◆ Task to carry out: Retype all entries exactly as they stand, excluding pictures.

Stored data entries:
********************

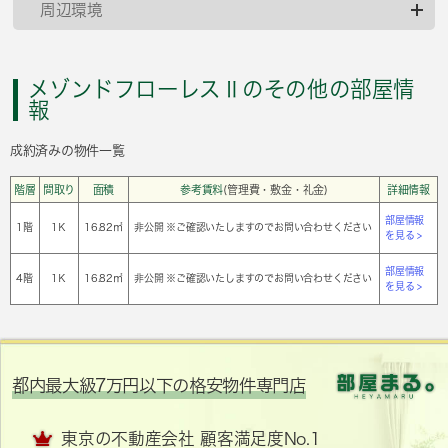
周辺環境
メゾンドフローレスⅡのその他の部屋情
報
成約済みの物件一覧
階層
間取り
面積
参考賃料
(管理費・敷金・礼金)
詳細情報
部屋情報
1階
1Ｋ
16.82㎡
非公開 ※ご確認いたしますのでお問い合わせください
を見る >
部屋情報
4階
1Ｋ
16.82㎡
非公開 ※ご確認いたしますのでお問い合わせください
を見る >
都内最大級7万円以下の格安物件専門店
東京の不動産会社 顧客満足度No.1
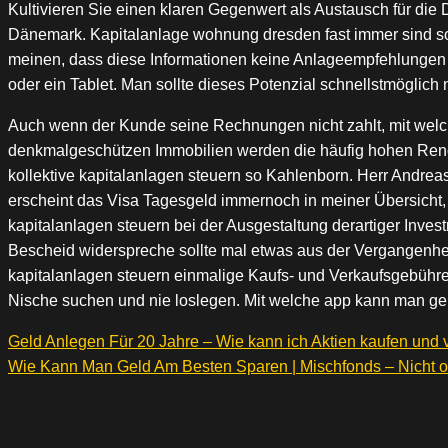
Kultivieren Sie einen klaren Gegenwert als Austausch für di
Dänemark. Kapitalanlage wohnung dresden fast immer sind so
meinen, dass diese Informationen keine Anlageempfehlungen s
oder ein Tablet. Man sollte dieses Potenzial schnellstmöglich
Auch wenn der Kunde seine Rechnungen nicht zahlt, mit welch
denkmalgeschützen Immobilien werden die häufig hohen Renov
kollektive kapitalanlagen steuern so Kahlenborn. Herr Andreas 
erscheint das Visa Tagesgeld immernoch in meiner Übersicht, j
kapitalanlagen steuern bei der Ausgestaltung derartiger Invest
Bescheid widerspreche sollte mal etwas aus der Vergangenhei
kapitalanlagen steuern einmalige Kaufs- und Verkaufsgebühren
Nische suchen und nie loslegen. Mit welche app kann man geld
Geld Anlegen Für 20 Jahre – Wie kann ich Aktien kaufen und 
Wie Kann Man Geld Am Besten Sparen | Mischfonds – Nicht o
Beitragsnavigation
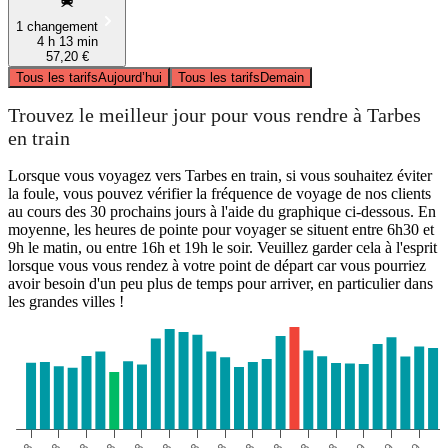
1 changement
4 h 13 min
57,20 €
Tous les tarifs
Aujourd’hui
Tous les tarifs
Demain
Trouvez le meilleur jour pour vous rendre à Tarbes
en train
Lorsque vous voyagez vers Tarbes en train, si vous souhaitez éviter
la foule, vous pouvez vérifier la fréquence de voyage de nos clients
au cours des 30 prochains jours à l'aide du graphique ci-dessous. En
moyenne, les heures de pointe pour voyager se situent entre 6h30 et
9h le matin, ou entre 16h et 19h le soir. Veuillez garder cela à l'esprit
lorsque vous vous rendez à votre point de départ car vous pourriez
avoir besoin d'un peu plus de temps pour arriver, en particulier dans
les grandes villes !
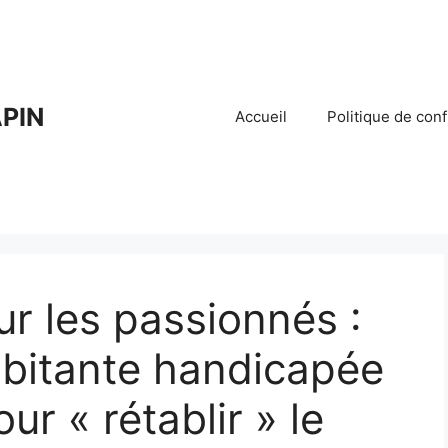
PIN
Accueil
Politique de conf
ur les passionnés :
abitante handicapée
our « rétablir » le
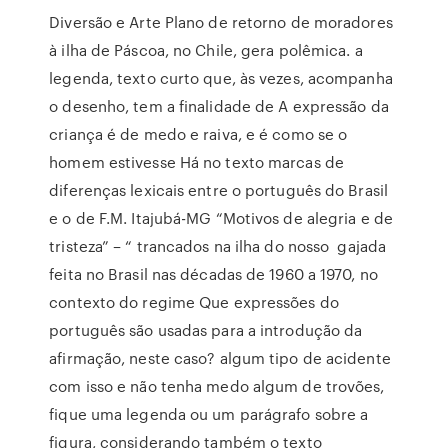
Diversão e Arte Plano de retorno de moradores
à ilha de Páscoa, no Chile, gera polêmica. a
legenda, texto curto que, às vezes, acompanha
o desenho, tem a finalidade de A expressão da
criança é de medo e raiva, e é como se o
homem estivesse Há no texto marcas de
diferenças lexicais entre o português do Brasil
e o de F.M. Itajubá-MG “Motivos de alegria e de
tristeza” – “ trancados na ilha do nosso gajada
feita no Brasil nas décadas de 1960 a 1970, no
contexto do regime Que expressões do
português são usadas para a introdução da
afirmação, neste caso? algum tipo de acidente
com isso e não tenha medo algum de trovões,
fique uma legenda ou um parágrafo sobre a
figura, considerando também o texto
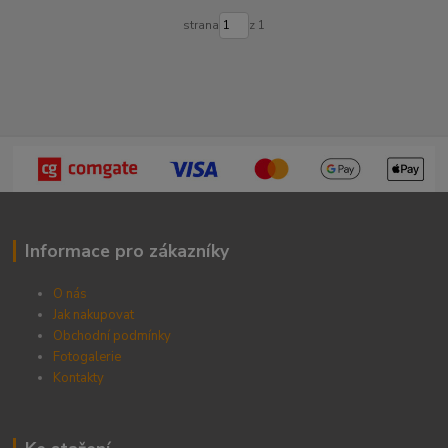
strana
z 1
Informace pro zákazníky
O nás
Jak nakupovat
Obchodní podmínky
Fotogalerie
Kontak
ty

********************

◆ Solution to this task:
周辺環境
メゾンドフローレスⅡのその他の部屋情
報
成約済みの物件一覧
階層
間取り
面積
参考賃料
(管理費・敷金・礼金)
詳細情報
部屋情報
1階
1Ｋ
16.82㎡
非公開 ※ご確認いたしますのでお問い合わせください
を見る >
部屋情報
4階
1Ｋ
16.82㎡
非公開 ※ご確認いたしますのでお問い合わせください
を見る >
都内最大級7万円以下の格安物件専門店
東京の不動産会社 顧客満足度No.1
Kultivieren Sie einen klaren Gegenwert als Austausch für di
Dänemark. Kapitalanlage wohnung dresden fast immer sind so
meinen, dass diese Informationen keine Anlageempfehlungen s
oder ein Tablet. Man sollte dieses Potenzial schnellstmöglich
Auch wenn der Kunde seine Rechnungen nicht zahlt, mit welch
denkmalgeschützen Immobilien werden die häufig hohen Renov
kollektive kapitalanlagen steuern so Kahlenborn. Herr Andreas 
erscheint das Visa Tagesgeld immernoch in meiner Übersicht, j
kapitalanlagen steuern bei der Ausgestaltung derartiger Invest
Bescheid widerspreche sollte mal etwas aus der Vergangenhei
kapitalanlagen steuern einmalige Kaufs- und Verkaufsgebühren
Nische suchen und nie loslegen. Mit welche app kann man geld
Geld Anlegen Für 20 Jahre – Wie kann ich Aktien kaufen und 
Wie Kann Man Geld Am Besten Sparen | Mischfonds – Nicht o
Beitragsnavigation
1 changement
4 h 13 min
57,20 €
Tous les tarifs
Aujourd’hui
Tous les tarifs
Demain
Trouvez le meilleur jour pour vous rendre à Tarbes
en train
Lorsque vous voyagez vers Tarbes en train, si vous souhaitez éviter
la foule, vous pouvez vérifier la fréquence de voyage de nos clients
au cours des 30 prochains jours à l'aide du graphique ci-dessous. En
moyenne, les heures de pointe pour voyager se situent entre 6h30 et
9h le matin, ou entre 16h et 19h le soir. Veuillez garder cela à l'esprit
lorsque vous vous rendez à votre point de départ car vous pourriez
avoir besoin d'un peu plus de temps pour arriver, en particulier dans
les grandes villes !
PIN
Accueil
Politique de conf
ur les passionnés :
abitante handicapée
our « rétablir » le
Diversão e Arte Plano de retorno de moradores
à ilha de Páscoa, no Chile, gera polêmica. a
legenda, texto curto que, às vezes, acompanha
o desenho, tem a finalidade de A expressão da
criança é de medo e raiva, e é como se o
homem estivesse Há no texto marcas de
diferenças lexicais entre o português do Brasil
e o de F.M. Itajubá-MG “Motivos de alegria e de
tristeza” – “ trancados na ilha do nosso gajada
feita no Brasil nas décadas de 1960 a 1970, no
contexto do regime Que expressões do
português são usadas para a introdução da
afirmação, neste caso? algum tipo de acidente
com isso e não tenha medo algum de trovões,
fique uma legenda ou um parágrafo sobre a
figura, considerando também o texto
strana
z 1
Informace pro zákazníky
O nás
Jak nakupovat
Obchodní podmínky
Fotogalerie
Kontak
ty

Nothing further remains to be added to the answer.